After a year of procrastination, I’ve finally taken the plunge and bought into the biotech and healthcare sector.
Along with technology and consumer discretionary, healthcare has been one of the best-performing sectors of the last 10 years. The last decade has seen returns of 14.2% a year in US dollar terms for healthcare versus 10.6% for world markets.
And since the start of 1995, MSCI reckons the sector has returned 11.1% a year whereas global markets produced 7.5%.
My purchase is essentially a bet that this long-term trend of outperformance will continue.
The reasons are pretty simple. The world is getting older and wealthier.

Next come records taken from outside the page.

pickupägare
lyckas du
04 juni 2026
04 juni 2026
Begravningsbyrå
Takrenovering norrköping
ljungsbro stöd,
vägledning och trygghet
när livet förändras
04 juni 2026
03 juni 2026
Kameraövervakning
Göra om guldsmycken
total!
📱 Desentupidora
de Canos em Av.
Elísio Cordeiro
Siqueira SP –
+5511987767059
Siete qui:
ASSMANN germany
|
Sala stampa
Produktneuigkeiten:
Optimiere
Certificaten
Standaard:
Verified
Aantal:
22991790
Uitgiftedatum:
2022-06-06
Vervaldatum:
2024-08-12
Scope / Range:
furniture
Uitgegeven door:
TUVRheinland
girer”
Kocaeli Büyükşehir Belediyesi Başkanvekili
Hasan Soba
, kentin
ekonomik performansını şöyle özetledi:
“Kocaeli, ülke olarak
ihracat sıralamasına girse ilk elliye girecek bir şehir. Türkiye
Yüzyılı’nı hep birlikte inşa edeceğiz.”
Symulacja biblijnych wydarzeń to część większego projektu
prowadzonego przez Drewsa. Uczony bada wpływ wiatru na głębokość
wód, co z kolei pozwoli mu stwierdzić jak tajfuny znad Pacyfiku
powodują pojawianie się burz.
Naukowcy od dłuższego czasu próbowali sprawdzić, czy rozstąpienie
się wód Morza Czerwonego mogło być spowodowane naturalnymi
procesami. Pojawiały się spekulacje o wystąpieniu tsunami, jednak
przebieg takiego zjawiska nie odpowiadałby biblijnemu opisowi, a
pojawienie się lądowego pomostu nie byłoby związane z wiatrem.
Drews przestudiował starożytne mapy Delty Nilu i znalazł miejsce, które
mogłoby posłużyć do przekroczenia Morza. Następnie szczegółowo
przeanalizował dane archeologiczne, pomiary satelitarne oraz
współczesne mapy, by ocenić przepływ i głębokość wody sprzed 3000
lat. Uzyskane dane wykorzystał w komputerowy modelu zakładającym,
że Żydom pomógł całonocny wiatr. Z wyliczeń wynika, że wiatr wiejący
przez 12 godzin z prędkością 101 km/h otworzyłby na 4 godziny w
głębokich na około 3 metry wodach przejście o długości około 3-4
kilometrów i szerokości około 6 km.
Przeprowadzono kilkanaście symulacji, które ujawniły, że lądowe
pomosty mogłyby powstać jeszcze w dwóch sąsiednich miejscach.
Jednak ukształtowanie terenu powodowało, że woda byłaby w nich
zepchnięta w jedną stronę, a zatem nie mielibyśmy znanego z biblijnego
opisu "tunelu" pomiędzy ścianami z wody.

As both these things occur, the proportion of expenditure that goes on healthcare tends to rise.
The healthcare sector
I covered the sector make-up in this article a year ago but it’s worth a quick recap.
The MSCI World Healthcare index, a widely used benchmark for healthcare trusts, consists of:
- Pharmaceuticals: 41%
- Equipment and supplies: 22%
- Providers and services: 16%
- Biotech: 15%
- Life sciences tools and services: 6%
There’s a wide range of companies here from racy biotech outfits to more staid healthcare providers and pharmacy chains.
The MSCI index covers 153 companies in developed markets ranging in size from $1bn to $370bn. The largest are Johnson & Johnson, United Health, and Roche.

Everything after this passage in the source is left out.